One of my uncles was playing guitar and singing, and after every song he would turn to me and say something like “I’m right here!”, or “I can still hear out of this ear”. Turns out learning to play drums on your own to hard rock music teaches you to hit the drums hard. Real hard. As I had never really played with anyone else before, I had no idea that you could play the drums “quieter”. We were playing some blue grassy, country stuff and I was hitting the drums like I was playing for Metallica.
Later in the night when all the older relatives went to bed, our generation was left alone with the instruments and then out came the Metallica and Offspring.
I developed an addiction to stringed instruments after learning I could actually play. I had several thousands of dollars in instruments go up in the house fire. Acoustic guitars, electric guitars, bass guitars, mandolins, a banjo… I love playing guitar. And I love playing drums. Guitars are way easier to whip out and play around the campfire though. I don’t think I could choose one over the other.
Over the years I have tried starting a band- or at the very least get together with a group of people consistently and play together. I cannot believe how hard it is. I am a strummer when I play guitar, so I need to play with someone who is a picker- someone to do the solos while I play rhythm. Then we need to find a bass player. Not many kids grow up thinking “I should learn to play the instrument that gets the least amount of attention!” I can play the bass, but I haven’t spent a lot of time working at it. There are people out there who it IS their favorite, but once you find that grey needle in a stack of silver needles, then you need to run them through the aforementioned requirements of taste and compatibility.
Drummers are probably the hardest to find.
Not because drumming is hard, but because it’s so much more expensive. And hard to transport. I have been told that drummers think differently than most people, it takes a special kind of weirdo to be a drummer. I was told the same thing when I started playing goalie in hockey. Very few morons LIKE to have a hard piece of rubber shot towards them at 100 miles per hour, but those of us that do it absolutely LOVE it!

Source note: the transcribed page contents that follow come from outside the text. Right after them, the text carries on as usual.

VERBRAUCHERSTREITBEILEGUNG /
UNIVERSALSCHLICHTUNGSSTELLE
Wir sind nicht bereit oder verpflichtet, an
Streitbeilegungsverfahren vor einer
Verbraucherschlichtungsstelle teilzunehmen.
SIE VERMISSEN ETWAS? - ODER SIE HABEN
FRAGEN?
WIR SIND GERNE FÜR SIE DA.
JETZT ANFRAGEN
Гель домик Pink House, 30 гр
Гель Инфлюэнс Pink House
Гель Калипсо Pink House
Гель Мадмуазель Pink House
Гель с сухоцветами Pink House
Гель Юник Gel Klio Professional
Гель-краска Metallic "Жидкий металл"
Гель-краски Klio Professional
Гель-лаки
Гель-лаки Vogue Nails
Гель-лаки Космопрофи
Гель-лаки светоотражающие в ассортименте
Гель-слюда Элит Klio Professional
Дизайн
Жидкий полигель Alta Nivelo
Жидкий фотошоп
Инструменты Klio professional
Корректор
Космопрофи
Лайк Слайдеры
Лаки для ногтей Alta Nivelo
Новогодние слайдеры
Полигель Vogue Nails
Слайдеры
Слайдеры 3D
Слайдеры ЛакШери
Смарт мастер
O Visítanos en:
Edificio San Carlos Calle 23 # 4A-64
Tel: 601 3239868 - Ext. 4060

To wrap this meandering ribbon of a blog up in a bow, music is awesome. It’s amazing. I grew up playing sports because team sports were great for building great social skills and self-esteem. You will have some bad teammates along the way, but the trick is to not let them spoil the team for you. Music can have the same effect. Everyone learns at a different pace, but when you put the team or band together- it’s about creating something together. Playing together. Helping each other get better.

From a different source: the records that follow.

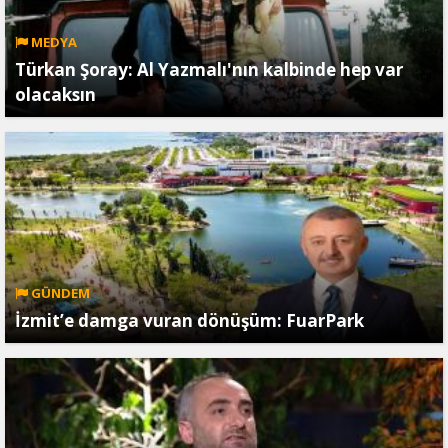
MEDYA
Türkan Şoray: Al Yazmalı'nın kalbinde hep var
olacaksın
GÜNDEM
İzmit’e damga vuran dönüşüm: FuarPark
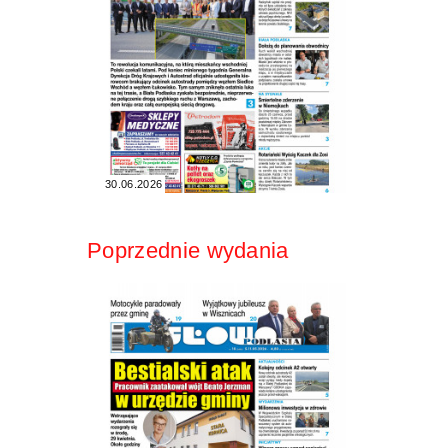
30.06.2026
Poprzednie wydania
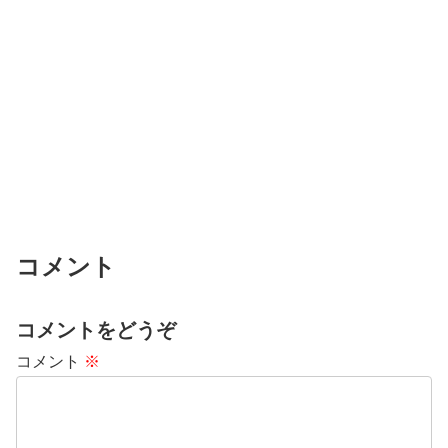
コメント
コメントをどうぞ
コメント
※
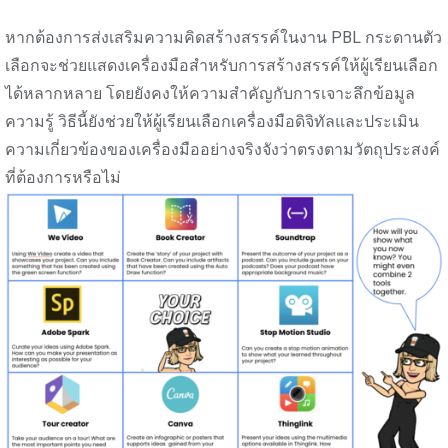
หากต้องการส่งเสริมความคิดสร้างสรรค์ในงาน PBL กระดานตัว
เลือกจะช่วยแสดงเครื่องมือสำหรับการสร้างสรรค์ให้ผู้เรียนเลือก
ได้หลากหลาย โดยยังคงให้ความสำคัญกับการเจาะลึกข้อมูล
ความรู้ วิธีนี้ยังช่วยให้ผู้เรียนเลือกเครื่องมือดิจิทัลและประเมิน
ความเกี่ยวข้องของเครื่องมืออย่างจริงจังว่าตรงตามวัตถุประสงค์
ที่ต้องการหรือไม่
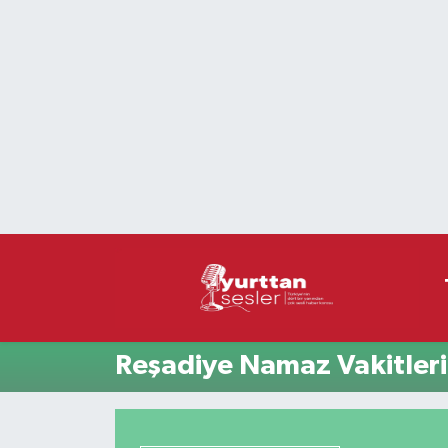
Nöbetçi Eczaneler
Hava Durumu
Namaz Vakitleri
Trafik Durumu
Süper Lig Puan Durumu ve Fikstür
Tüm Manşetler
Reşadiye Namaz Vakitleri
Son Dakika Haberleri
Haber Arşivi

In team sports, the coaches and management pick the players they want for their teams. It’s easy. If you make the team, you show up, you start building a rapport with your teammates through practice and experience then learn to work together and grow. In music- especially in a band, the players choose their team, and that’s a lot harder- or, so I have found. The process is the same; you show up, you start building a rapport with your band mates through practice and experience then learn to work together and grow.
That’s why so many bands never make it. Getting along with those few other musicians is really hard. And those that do make it, often break up eventually too. Finding someone to play instruments with-multiple someone’s is hard enough. Then you have to get along with those people. Then you have to have similar musical tastes. Then you have to figure out how to put it all together. If it works, you can make beautiful music together. If not, you just end up by yourself listening to other people’s music while hitting the drums too loudly. Notthat there’s anything wrong with that.